Seit 2019 ist unser Sohn in den Gemüsebau eingestiegen. Er betreibt einen großen Folientunnel in welchem er Tomaten, Paprika, Chili, Auberginen, Gurken und Melonen zieht. Dieser Folientunnel ist nicht frei zugänglich und wird nur von ihm geerntet- einfach um Schäden durch unsachgemäßes Ernten zu vermeiden und ihm den nötigen Freiraum zum Ausprobieren zu geben.- Durch die Größe der Anbaufläche finden Sie aber immer wieder Teile unserer Ernte „im Häuschen“. Ach, so, natürlich in „Bio-Qualität“.

Kräuter

Unser persönliches Interesse lag schon immer darin Kräuter auf verschiedenste Weise zu nutzen. Auch hier genossen wir die Möglichkeit unsere Interessen mit anderen zu teilen. Lange hatten wir aber keine wirklich tragfähige Idee, wie wir dafür sorgen, dass die Pflanzen nach der Ernte immer wieder die nötigen Ruhephasen bekommen um sich zu erholen.- So kamen 2019 unsere Kräuterkisten hinzu.

Ein großes Standbein im Herbst ist mittlerweile der Kürbisanbau geworden:

Wir beschriften, sie ernten, wir ziehen nach und Pflanzen nach. In Ruhephasen stehen die Kisten auf dem Hof, ist alles nachgewachsen, fahren wir diese neben das Häuschen auf das Blumenfeld…- Das klappt wunderbar und unser neues Angebot wird hervorragend angenommen.
Ach und natürlich verwerten auch wir unsere Kräuter, zum Beispiel als Feldwürze.

Kürbisse

2012 haben wir begonnen Kürbisse anzubauen. Im ersten Jahr waren wir auch hier noch recht vorsichtig. Als wir im zweiten Jahr aber die ganze Deele voller Kürbisse räumten, kam der durchschlagende Erfolg! Wir hatten gar nicht bemerkt, dass wir hier im Umfeld nun der einzige Kürbishof waren…- Die Kunden sehr wohl…

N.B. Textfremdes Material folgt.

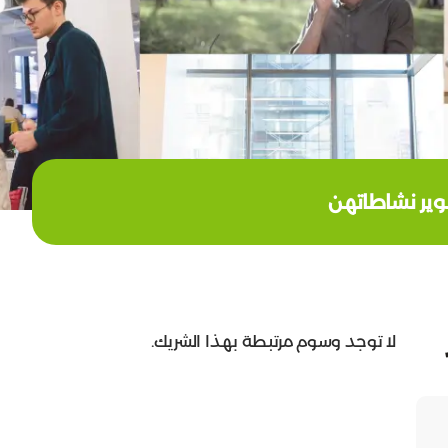
وير نشاطاتهن
لا توجد وسوم مرتبطة بهذا الشريك.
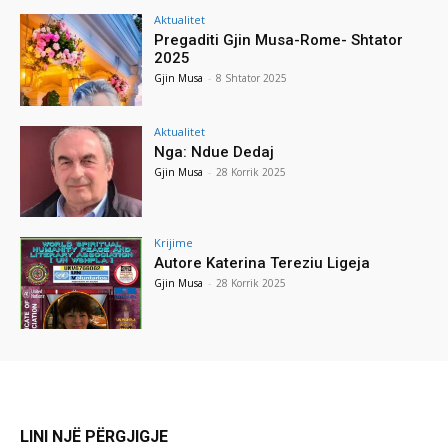
Aktualitet
Pregaditi Gjin Musa-Rome- Shtator
2025
Gjin Musa
-
8 Shtator 2025
Aktualitet
Nga: Ndue Dedaj
Gjin Musa
-
28 Korrik 2025
Krijime
Autore Katerina Tereziu Ligeja
Gjin Musa
-
28 Korrik 2025
LINI NJË PËRGJIGJE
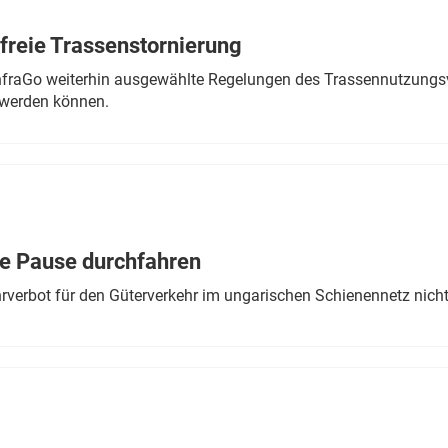
freie Trassenstornierung
nfraGo weiterhin ausgewählte Regelungen des Trassennutzungsv
werden können.
ne Pause durchfahren
rverbot für den Güterverkehr im ungarischen Schienennetz nich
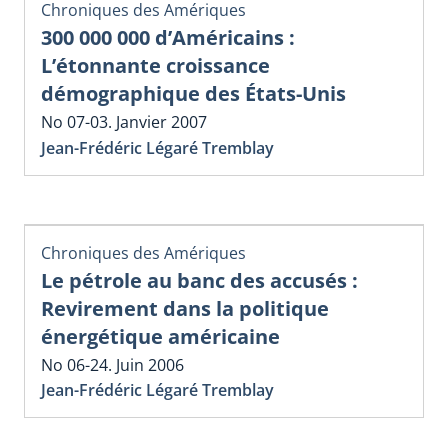
Chroniques des Amériques
300 000 000 d’Américains :
L’étonnante croissance
démographique des États-Unis
No 07-03. Janvier 2007
Jean-Frédéric Légaré Tremblay
Chroniques des Amériques
Le pétrole au banc des accusés :
Revirement dans la politique
énergétique américaine
No 06-24. Juin 2006
Jean-Frédéric Légaré Tremblay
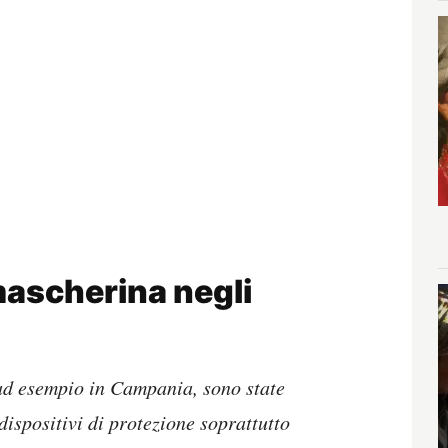
 mascherina negli
 ad esempio in Campania, sono state
dispositivi di protezione soprattutto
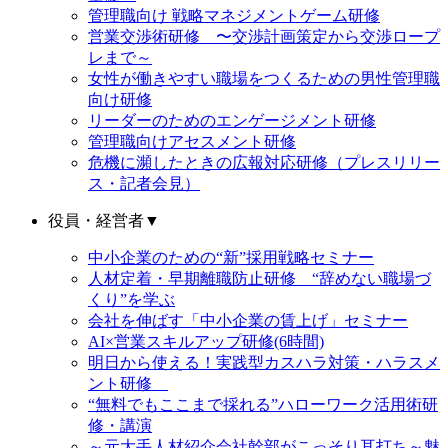
管理職向け 戦略マネジメントゲーム研修
営業交渉術研修 〜交渉計画策定から交渉ロープ
レまで～
女性が働きやすい職場をつくるための男性管理職
向け研修
リーダーのためのエンゲージメント研修
管理職向けアセスメント研修
危機に瀕したときの広報対応研修（プレスリリー
ス・記者会見）
役員・経営者
▼
中小企業のための“新”採用戦略セミナー
人材定着・早期離職防止研修 “辞めない職場づ
くり”を学ぶ
会社を伸ばす「中小企業の賃上げ」セミナー
AI×営業スキルアップ研修(6時間)
明日から使える！実践型カスハラ対策・ハラスメ
ント研修
“無料でもここまで採れる”ハローワーク活用術研
修・講演
～元大手人材紹介会社幹部がこっそり耳打ち～魅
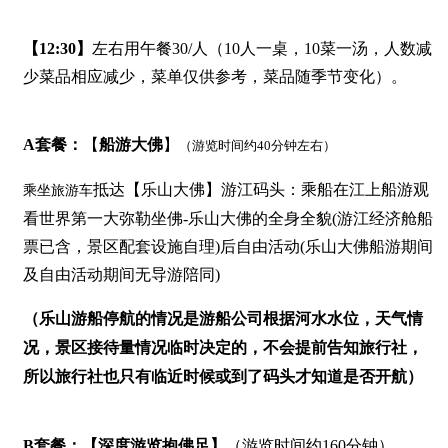
【
12:30
】
左右用午餐30/人
（10人一桌，10菜一汤，人数减
少菜品相应减少，菜单仅供参考，菜品随季节变化）。
A套餐：
【
船游大佛
】
（游览时间约40分钟左右）
抵达【乐山大佛】游江码头：乘船在江上船游观
乘坐旅游车
看世界第一大弥勒坐佛-乐山大佛的全身全貌(游江经济舱船
票已含，景区配套设施自理)后自由活动(乐山大佛船游期间
及自由活动期间无导游陪同)
（乐山游船停航的情况是游船公司根据河水水位，天气情
况，景区接待量情况临时决定的，不会提前告知旅行社，
所以旅行社也只有临近时候或到了码头才知道是否开航）
B套餐：【深度游览抱佛足】
（游览时间约160分钟）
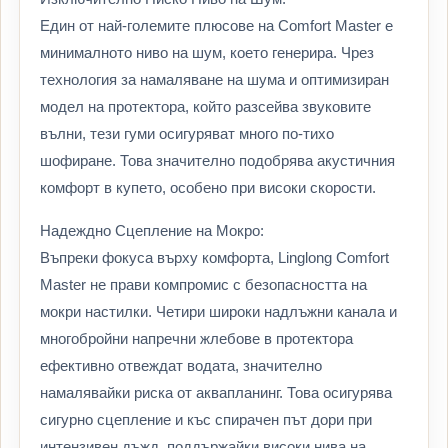
Един от най-големите плюсове на Comfort Master е
минималното ниво на шум, което генерира. Чрез
технология за намаляване на шума и оптимизиран
модел на протектора, който разсейва звуковите
вълни, тези гуми осигуряват много по-тихо
шофиране. Това значително подобрява акустичния
комфорт в купето, особено при високи скорости.
Надеждно Сцепление на Мокро:
Въпреки фокуса върху комфорта, Linglong Comfort
Master не прави компромис с безопасността на
мокри настилки. Четири широки надлъжни канала и
многобройни напречни жлебове в протектора
ефективно отвеждат водата, значително
намалявайки риска от аквапланинг. Това осигурява
сигурно сцепление и къс спирачен път дори при
интензивен дъжд, поддържайки високи нива на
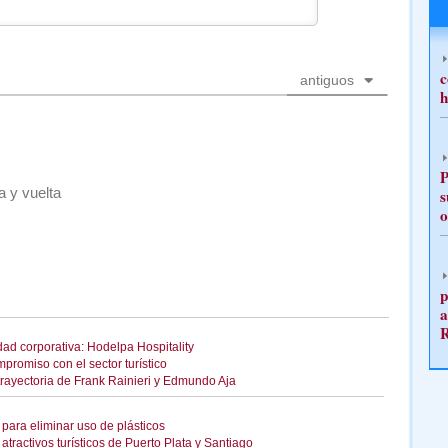
c
antiguos
h
P
 y vuelta
s
o
p
a
ad corporativa: Hodelpa Hospitality
promiso con el sector turístico
rayectoria de Frank Rainieri y Edmundo Aja
para eliminar uso de plásticos
tractivos turísticos de Puerto Plata y Santiago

Auch hier ist wieder unser Interesse an Vielfalt prägend. Während viele unserer Kunden zunächst nur Hokkaido- Kürbis kannten, bieten wir eine breite Palette verschiedenster Sorten an. Natürlich haben wir eigene Vorlieben: Butternut als Allrounder z.B. als Kürbisspalten im Ofen, oder auch als Kürbismus. Die leckersten Suppen entstehen nach unserer Einschätzung aus den Muskatkürbissen– außer Pfeffer, Salz und Sahne kommt nicht weiter dazu.- Unser geheimer Favorit ist der Blue Hubbard, er ist ein echter Charakterkopf und schon beim „Knacken“ eine wirklich harte Nuss…

Natürlich haben wir auch Schnitzkürbisse und Zierkürbisse im Angebot.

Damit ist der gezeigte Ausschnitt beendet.